# Object Oriented Programming Exercise

In this exercise, we'll implement a word counter class that can analyse some text and count the frequency of words in it. You should complete the class `WordCounter` below that:

1. Initialises an attribute at instance creation time (in `__init__`) for storing the counts of word frequency.
2. Has a method `count_words` that takes some text and counts the words in it. This method should take a single argument, a string.
3. Has a method `frequency` that returns the number of occurrances of a word. This method should take a single argument, a string of the word being queried, and should return an integer.
4. Has a method `top_words` that returns a list of the most common words. This method should take a single optional argument (defaulting to 1), an integer indicating the number of words to return, and should return a list of strings of the most frequent words, in descending order of frequency.

## Stretch Goals

To start off with, you should just split the input text by whitespace and count the occurrances of each string. Once this has done, you can try also making the counter case-insensitive and making it remove punctuation (specifically, all characters other than a-z and digits) from words.

## Testing

At the bottom of this notebook you'll find some tests that you can run on the code that use your `WordCount` class to analyse the complete works of William Shakespeare, and compare your computed results against the expected results.

## Resources

You may find these resources from the Python standard library documentation useful:

* https://docs.python.org/3/library/stdtypes.html#string-methods
* https://docs.python.org/3/library/re.html
* https://docs.python.org/3/library/string.html

In [None]:
# Fetch data
from pathlib import Path
if not Path('shakespeare.txt').exists():
    !wget https://s3-eu-west-1.amazonaws.com/faculty-client-teaching-materials/object-oriented-programming/shakespeare.txt

In [None]:
import re

CLEAN_REGEX = re.compile(r"[^a-zA-Z0-9 ]")

In [None]:
class WordCounter:
    """Count the frequency of words in some text."""

    def __init__(self):
        self.counts = {}

    def count_words(self, text):
        """Extract words from the provided text and count them.
        
        Parameters
        ----------
        text : str
            The text to analyse
        """
        for word in text.split():
            clean_word = CLEAN_REGEX.sub("", word).lower()
            if clean_word in self.counts:
                self.counts[clean_word] += 1
            else:
                self.counts[clean_word] = 1

    def frequency(self, word):
        """Get the number of occurrances of a word.
        
        Parameters
        ----------
        word : str
        """
        return self.counts.get(word.lower(), 0)
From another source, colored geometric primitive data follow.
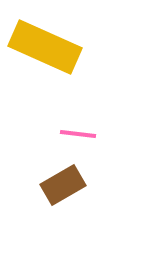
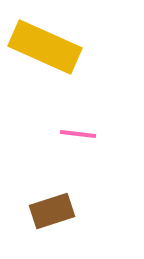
brown rectangle: moved 11 px left, 26 px down; rotated 12 degrees clockwise
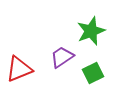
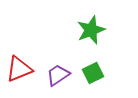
green star: moved 1 px up
purple trapezoid: moved 4 px left, 18 px down
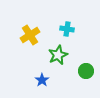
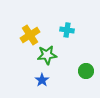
cyan cross: moved 1 px down
green star: moved 11 px left; rotated 18 degrees clockwise
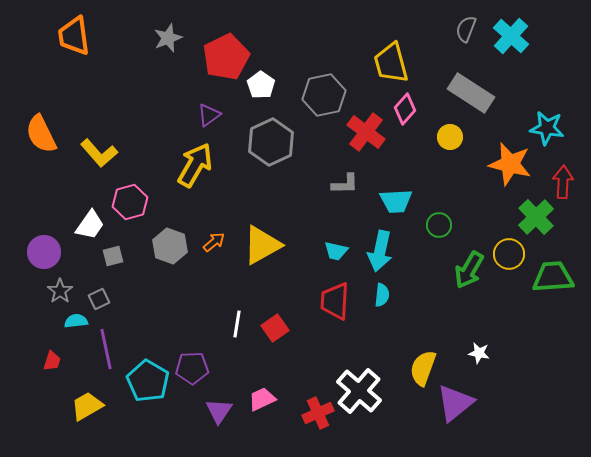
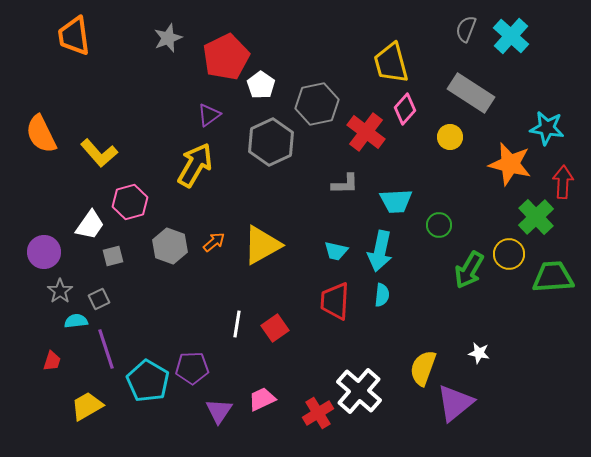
gray hexagon at (324, 95): moved 7 px left, 9 px down
purple line at (106, 349): rotated 6 degrees counterclockwise
red cross at (318, 413): rotated 8 degrees counterclockwise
    def top_words(self, number=1):
        """Return the most frequently occurring words.
        
        Parameters
        ----------
        number : int, optional
            The number of words to return (default: 1)
        """
        sorted_words = sorted(
            self.counts.items(), key=lambda t: t[1], reverse=True
        )
        return [word for word, _ in sorted_words[:number]]


def foo():
    counts = {}

In [None]:
# Example usage
counter = WordCounter()
counter.count_words("Foo bar foo foo. I love Python.")

print('Frequency of "foo":')
print(counter.frequency("foo"))

print("Top words:")
print(counter.top_words(3))

## Tests

Run the cell below to check that your code works as expected. These tests assume that you have implemented the case-insensitive and punctuation removal stretch goals.

In [None]:
counter = WordCounter()

with open("shakespeare.txt") as fp:
    counter.count_words(fp.read())

if counter.frequency("now") == 2778:
    print("PASS")
else:
    print('FAIL: The frequency of "now" did not match that expected')
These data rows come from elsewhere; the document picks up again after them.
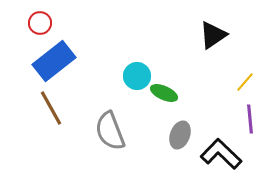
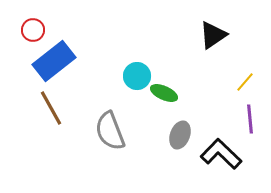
red circle: moved 7 px left, 7 px down
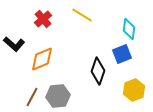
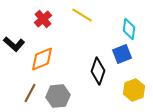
brown line: moved 2 px left, 4 px up
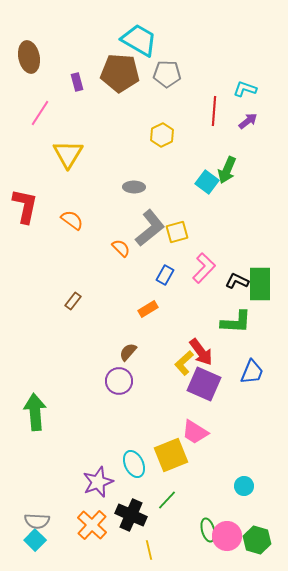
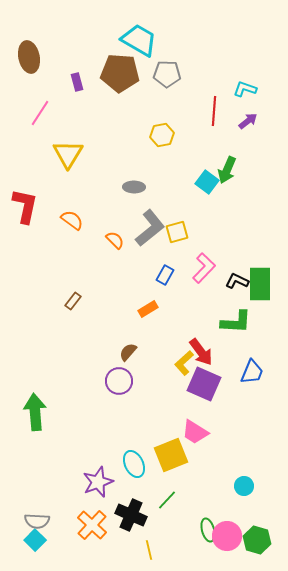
yellow hexagon at (162, 135): rotated 15 degrees clockwise
orange semicircle at (121, 248): moved 6 px left, 8 px up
if counter.frequency("Thee") == 3178:
    print("PASS")
else:
    print('FAIL: The frequency of "thee" did not match that expected')

if counter.top_words() == ["the"]:
    print("PASS")
else:
    print("FAIL: The calculated top words did not match those expected")

if counter.top_words(5) == ["the", "and", "i", "to", "of"]:
    print("PASS")
else:
    print("FAIL: The calculated top 5 words did not match those expected")